The Tiger Lillies, formed in 1989, is a provocative and avant- garde three-piece band that combines cabaret, vaudeville, music-hall and street theatre. Jacques sings opera-styled lead vocals and plays piano and accordion; the percussionist and drummer, Adrian Hughes often bangs away on kitchenware and toys; and Adrian Stout plays the double bass.

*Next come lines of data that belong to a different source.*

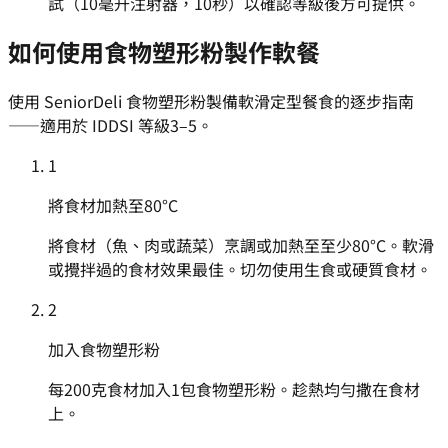
試（10毫升注射器，10秒）以確認等級後方可提供。
如何使用食物塑形粉製作軟餐
使用 SeniorDeli 食物塑形粉製備軟滑定型餐食的逐步指南
——適用於 IDDSI 等級3–5。
1
將食材加熱至80°C
將食材（魚、肉或蔬菜）烹調或加熱至至少80°C。軟滑
或攪拌過的食材效果最佳。切勿使用生食或硬質食材。
2
加入食物塑形粉
每200克食材加入1包食物塑形粉。趁熱均勻撒在食材
上。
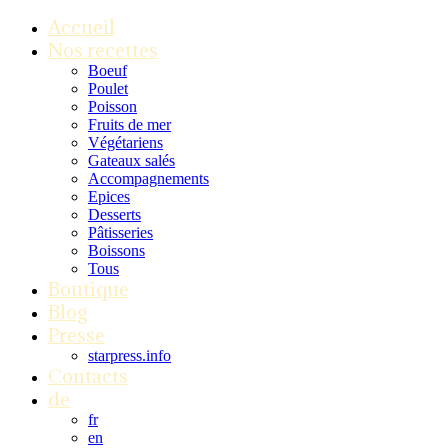
Accueil
Nos recettes
Boeuf
Poulet
Poisson
Fruits de mer
Végétariens
Gateaux salés
Accompagnements
Epices
Desserts
Pâtisseries
Boissons
Tous
Boutique
Blog
Presse
starpress.info
Contacts
de
fr
en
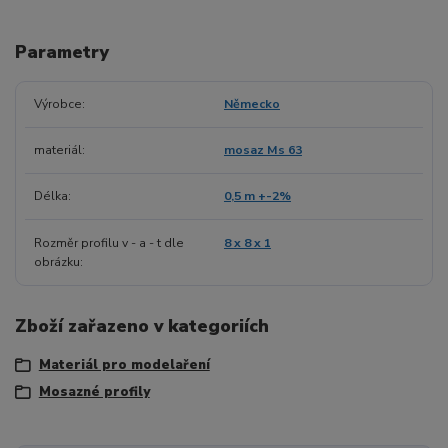
Parametry
Výrobce
Německo
materiál
mosaz Ms 63
Délka
0,5 m +-2%
Rozměr profilu v - a - t dle
8 x 8 x 1
obrázku
Zboží zařazeno v kategoriích
Materiál pro modelaření
Mosazné profily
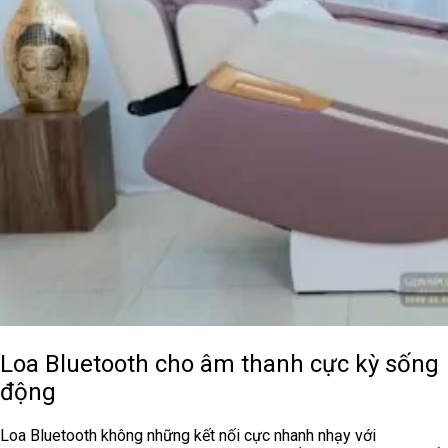
Loa Bluetooth cho âm thanh cực kỳ sống
động
Loa Bluetooth không những kết nối cực nhanh nhạy với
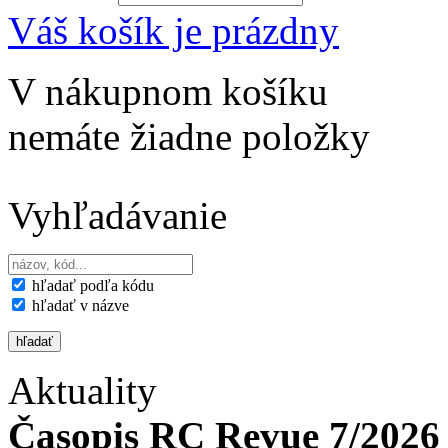
Váš košík je prázdny
V nákupnom košíku
nemáte žiadne položky
Vyhľadávanie
hľadať podľa kódu
hľadať v názve
Aktuality
Časopis RC Revue 7/2026 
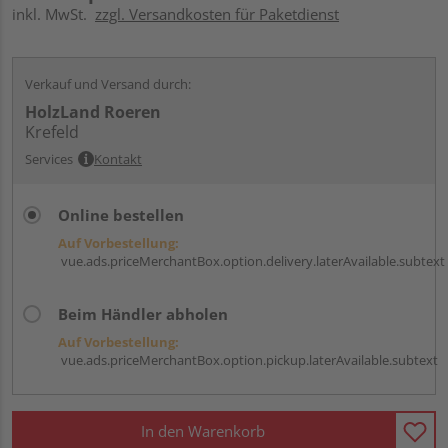
inkl. MwSt.
zzgl. Versandkosten für Paketdienst
Verkauf und Versand durch:
HolzLand Roeren
Krefeld
Services
Kontakt
Online bestellen
Auf Vorbestellung:
vue.ads.priceMerchantBox.option.delivery.laterAvailable.subtext
Beim Händler abholen
Auf Vorbestellung:
vue.ads.priceMerchantBox.option.pickup.laterAvailable.subtext
In den Warenkorb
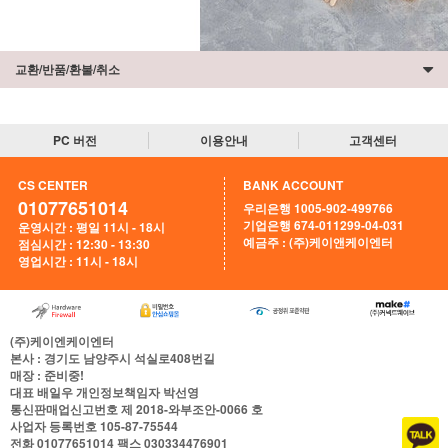
교환/반품/환불/취소
PC 버전
이용안내
고객센터
CS CENTER
BANK ACCOUNT
01077651014
우리은행 1005-902-499766
기업은행 674-011299-04-031
운영시간 : 평일 11시 - 18시
예금주 : (주)케이앤케이엔터
점심시간 : 12:30 - 13:30
영업시간 : 11시 - 18시
(주)케이엔케이엔터
본사
: 경기도 남양주시 석실로408번길
매장
: 준비중!
대표
배일우
개인정보책임자
박선영
통신판매업신고번호
제 2018-와부조안-0066 호
사업자 등록번호
105-87-75544
전화
01077651014
팩스
030334476901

Jacques, the founder of the Tiger Lillies, says that he has always been fascinated by people who lead unstable lives, a fascination expressed in his dark and absurd songs about pimps, prostitutes, drug addicts and other social outcasts. This is, apparently, because he spent much of his early life living above a brothel in Soho. "But I think the problem is that I put no moralistic judgement in my songs," says Jacques, whose 1997 album, The Farmyard Filth, was about having sex with animals. "I think that upsets people, but it is meant to be challenging, not some kind of picnic."

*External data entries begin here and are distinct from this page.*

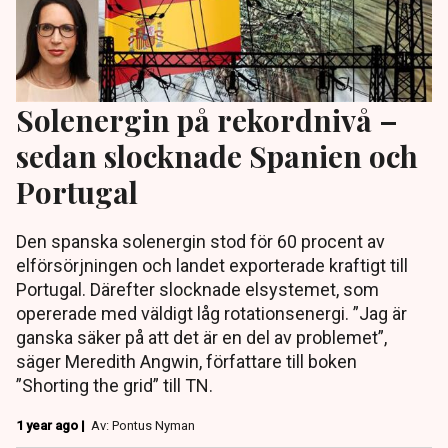
Solenergin på rekordnivå –
sedan slocknade Spanien och
Portugal
Den spanska solenergin stod för 60 procent av
elförsörjningen och landet exporterade kraftigt till
Portugal. Därefter slocknade elsystemet, som
opererade med väldigt låg rotationsenergi. ”Jag är
ganska säker på att det är en del av problemet”,
säger Meredith Angwin, författare till boken
”Shorting the grid” till TN.
1 year ago |
Av: Pontus Nyman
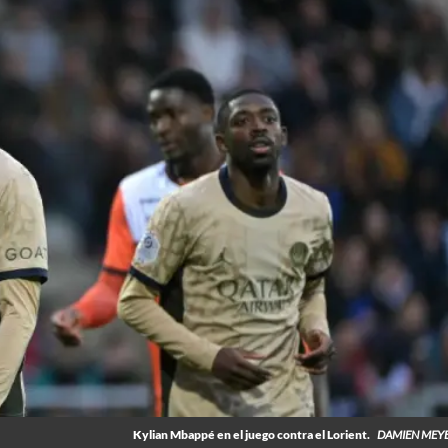
Kylian Mbappé en el juego contra el Lorient.
DAMIEN MEYE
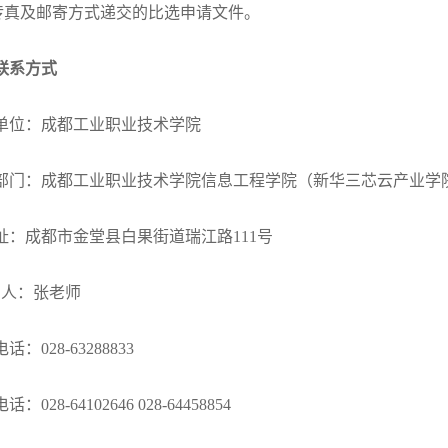
传真及邮寄方式递交的比选申请文件。
联系方式
单位：成都工业职业技术学院
部门：成都工业职业技术
学院
信息工程学院（新华三芯云产业学
址：成都市金堂县
白果街道
瑞江路
111号
人：
张老师
电话：
028-
63288833
电话：
028-64102646 028-64458854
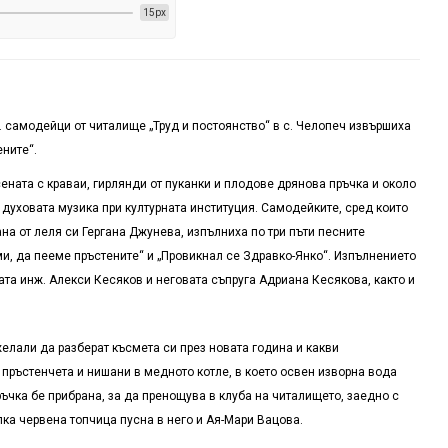
15px
 самодейци от читалище „Труд и постоянство“ в с. Челопеч извършиха
ните“.
ната с краваи, гирлянди от пуканки и плодове дрянова пръчка и около
 духовата музика при културната институция. Самодейките, сред които
а от леля си Гергана Джунева, изпълниха по три пъти песните
и, да пееме пръстените“ и „Провикнал се Здравко-Янко“. Изпълнението
та инж. Алекси Кесяков и неговата съпруга Адриана Кесякова, както и
елали да разберат късмета си през новата година и какви
 пръстенчета и нишани в медното котле, в което освен изворна вода
чка бе прибрана, за да пренощува в клуба на читалището, заедно с
алка червена топчица пусна в него и Ая-Мари Вацова.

The Tiger Lillies' last album, The Gorey End with the Kronos Quartet, featured the unpublished work of the late, morbid storyteller Edward Gorey, and Jacques has just returned from Los Angeles where he played with the Kronos Quartet. He also wrote the music for Shockheaded Peter, a "junk opera", and won an Olivier award for his performance in the show. He is composing music for a Tiger Lilllies production of Punch and Judy. So why has he never enjoyed mainstream success?
Well, one reason could be that Jacques is always dressed in Victorian attire - bowler hat, suit and tail flaps - even when he goes out to buy a pint of milk; he was recently described by the Los Angeles Times as "Queen Victoria's worst nightmare". "This is because the whole image of the band is based on another time - late-Victorian. Unlike most artists who become a third-rate version of Joni Mitchell or the Clash, I go to more interesting and obscure references. This means that I am unmarketable."

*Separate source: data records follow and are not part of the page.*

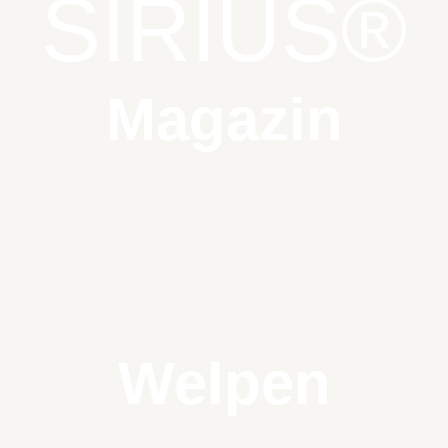
SIRIUS®
Magazin
Welpen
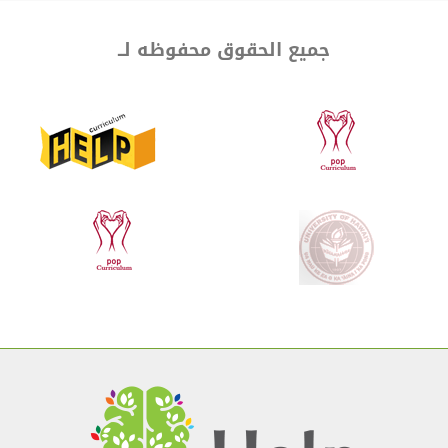
جميع الحقوق محفوظه لــ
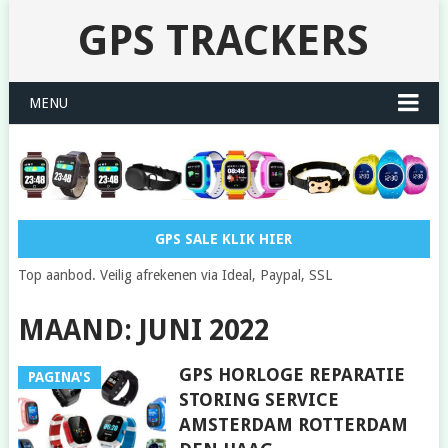
GPS TRACKERS
MENU
GPS SALE KLIK HIER
Top aanbod. Veilig afrekenen via Ideal, Paypal, SSL
MAAND: JUNI 2022
GPS HORLOGE REPARATIE
PAGINA'S
STORING SERVICE
AMSTERDAM ROTTERDAM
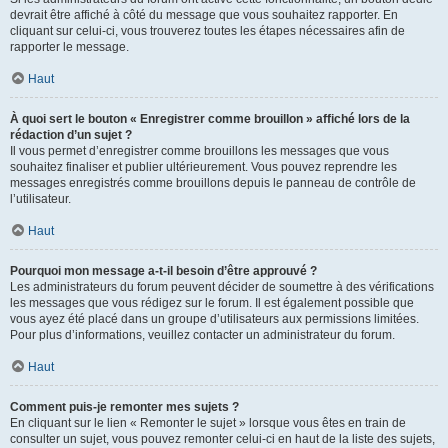
devrait être affiché à côté du message que vous souhaitez rapporter. En
cliquant sur celui-ci, vous trouverez toutes les étapes nécessaires afin de
rapporter le message.
Haut
À quoi sert le bouton « Enregistrer comme brouillon » affiché lors de la
rédaction d’un sujet ?
Il vous permet d’enregistrer comme brouillons les messages que vous
souhaitez finaliser et publier ultérieurement. Vous pouvez reprendre les
messages enregistrés comme brouillons depuis le panneau de contrôle de
l’utilisateur.
Haut
Pourquoi mon message a-t-il besoin d’être approuvé ?
Les administrateurs du forum peuvent décider de soumettre à des vérifications
les messages que vous rédigez sur le forum. Il est également possible que
vous ayez été placé dans un groupe d’utilisateurs aux permissions limitées.
Pour plus d’informations, veuillez contacter un administrateur du forum.
Haut
Comment puis-je remonter mes sujets ?
En cliquant sur le lien « Remonter le sujet » lorsque vous êtes en train de
consulter un sujet, vous pouvez remonter celui-ci en haut de la liste des sujets,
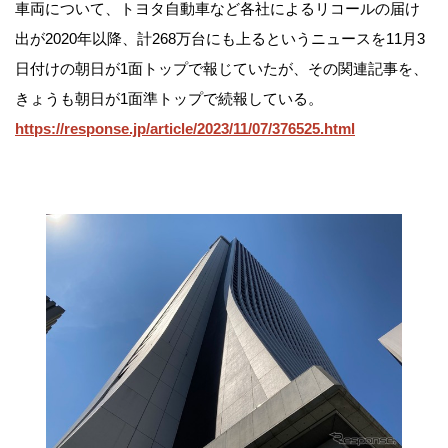
車両について、トヨタ自動車など各社によるリコールの届け
出が2020年以降、計268万台にも上るというニュースを11月3
日付けの朝日が1面トップで報じていたが、その関連記事を、
きょうも朝日が1面準トップで続報している。
https://response.jp/article/2023/11/07/376525.html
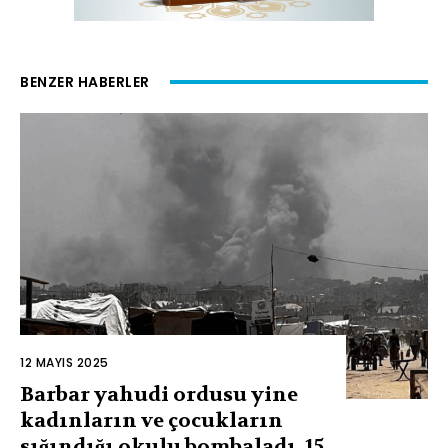
BENZER HABERLER
12 MAYIS 2025
Barbar yahudi ordusu yine
kadınların ve çocukların
sığındığı okulu bombaladı, 15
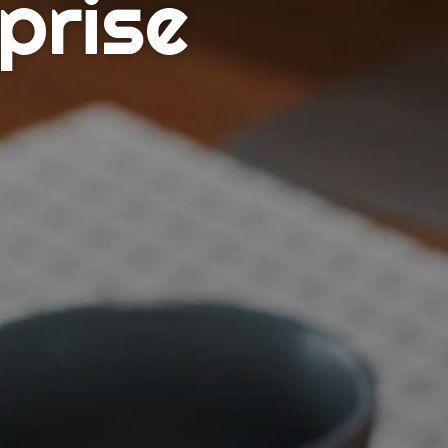
prise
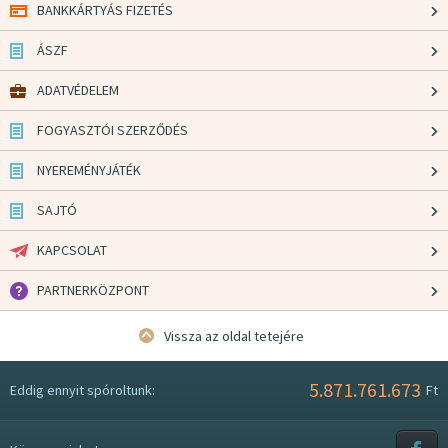
BANKKÁRTYÁS FIZETÉS
ÁSZF
ADATVÉDELEM
FOGYASZTÓI SZERZŐDÉS
NYEREMÉNYJÁTÉK
SAJTÓ
KAPCSOLAT
PARTNERKÖZPONT
Vissza az oldal tetejére
5.871.761.673
Eddig ennyit spóroltunk:
Ft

Jacques, however, is not likely to begin pandering to his audience any time soon. "When we perform, I don't talk to the audience. I don't smile, and if I do it is almost mocking," he says. "I hate showbusiness. But what I do is take people into strange places and uncomfortable subject matter. I may try to disorientate my audience, but it's not meant to be torture. I still want to entertain and for my audience to leave happy."